*** Supplied information
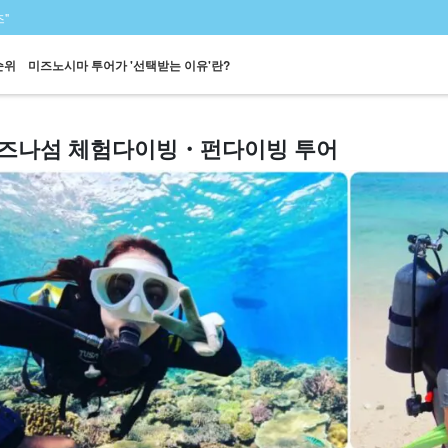
"
순위
미즈노시마 투어가 '선택받는 이유'란?
즈나섬 체험다이빙・펀다이빙 투어
페리
스노클링
패러세일링
해수욕
사진 무료
세
왕복 승선권 포함
투어
투어
투어
투어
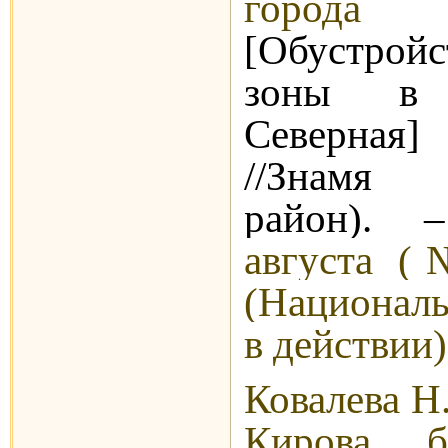
города 
[Обустройс
зоны в г
Северная] 
//Знамя 
район).
августа (
(Национал
в действии)
Ковалева Н
Кирова б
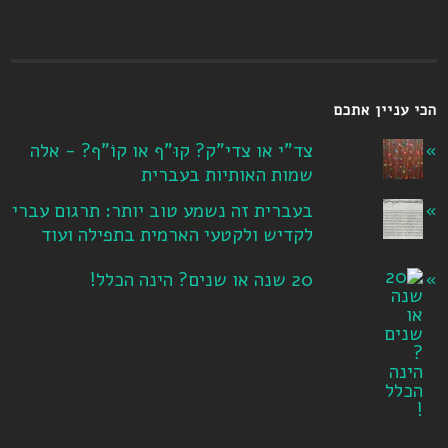
הכי עניין אתכם
צד"י או צדי"ק? קוּ"ף או קוֹ"ף? - אלה
שמות האותיות בעברית
בעברית זה נשמע טוב יותר: תרגום עברי
לקדיש ולקטעי הארמית בתפילה ועוד
20 שנה או שנים? הינה הכלל!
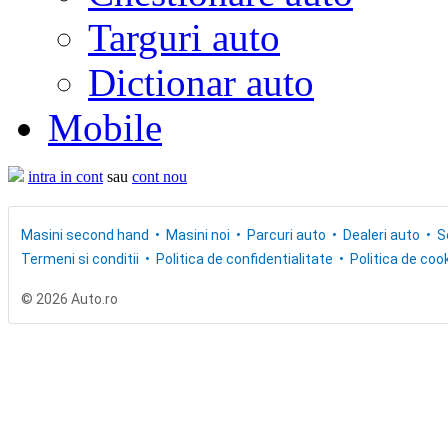
Targuri auto
Dictionar auto
Mobile
intra in cont
sau
cont nou
Masini second hand
Masini noi
Parcuri auto
Dealeri auto
S
Termeni si conditii
Politica de confidentialitate
Politica de cook
© 2026 Auto.ro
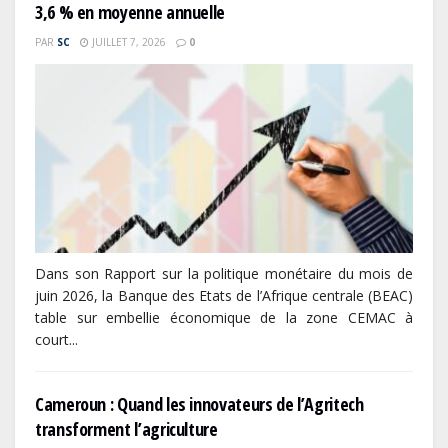
3,6 % en moyenne annuelle
PAR
SC
JUILLET 7, 2026
0
Dans son Rapport sur la politique monétaire du mois de
juin 2026, la Banque des Etats de l’Afrique centrale (BEAC)
table sur embellie économique de la zone CEMAC à
court...
Cameroun : Quand les innovateurs de l’Agritech
transforment l’agriculture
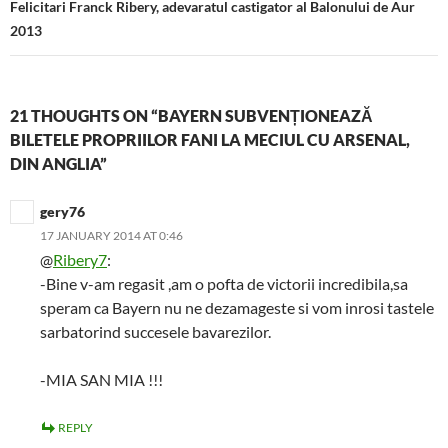
Felicitari Franck Ribery, adevaratul castigator al Balonului de Aur
2013
21 THOUGHTS ON “BAYERN SUBVENȚIONEAZĂ
BILETELE PROPRIILOR FANI LA MECIUL CU ARSENAL,
DIN ANGLIA”
gery76
17 JANUARY 2014 AT 0:46
@
Ribery7
:
-Bine v-am regasit ,am o pofta de victorii incredibila,sa
speram ca Bayern nu ne dezamageste si vom inrosi tastele
sarbatorind succesele bavarezilor.
-MIA SAN MIA !!!
REPLY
******
§ **Exercise instructions**:
A word-for-word copy of all the data is required, minus the pictures.

§ **Exercise answer**:
"
순위
미즈노시마 투어가 '선택받는 이유'란?
즈나섬 체험다이빙・펀다이빙 투어
페리
스노클링
패러세일링
해수욕
사진 무료
세
왕복 승선권 포함
투어
투어
투어
투어
города 
[Обустройс
зоны в г
Северная] 
//Знамя 
район).
августа (
(Национал
в действии)
Ковалева Н
Кирова б
הכי עניין אתכם
צד"י או צדי"ק? קוּ"ף או קוֹ"ף? - אלה
שמות האותיות בעברית
בעברית זה נשמע טוב יותר: תרגום עברי
לקדיש ולקטעי הארמית בתפילה ועוד
20 שנה או שנים? הינה הכלל!
Targuri auto
Dictionar auto
Mobile
intra in cont
sau
cont nou
Masini second hand
Masini noi
Parcuri auto
Dealeri auto
S
Termeni si conditii
Politica de confidentialitate
Politica de cook
© 2026 Auto.ro
3,6 % en moyenne annuelle
PAR
SC
JUILLET 7, 2026
0
Dans son Rapport sur la politique monétaire du mois de
juin 2026, la Banque des Etats de l’Afrique centrale (BEAC)
table sur embellie économique de la zone CEMAC à
court...
Cameroun : Quand les innovateurs de l’Agritech
transforment l’agriculture
Felicitari Franck Ribery, adevaratul castigator al Balonului de Aur
2013
21 THOUGHTS ON “BAYERN SUBVENȚIONEAZĂ
BILETELE PROPRIILOR FANI LA MECIUL CU ARSENAL,
DIN ANGLIA”
gery76
17 JANUARY 2014 AT 0:46
@
Ribery7
:
-Bine v-am regasit ,am o pofta de victorii incredibila,sa
speram ca Bayern nu ne dezamageste si vom inrosi tastele
sarbatorind succesele bavarezilor.
-MIA SAN MIA !!!
REPLY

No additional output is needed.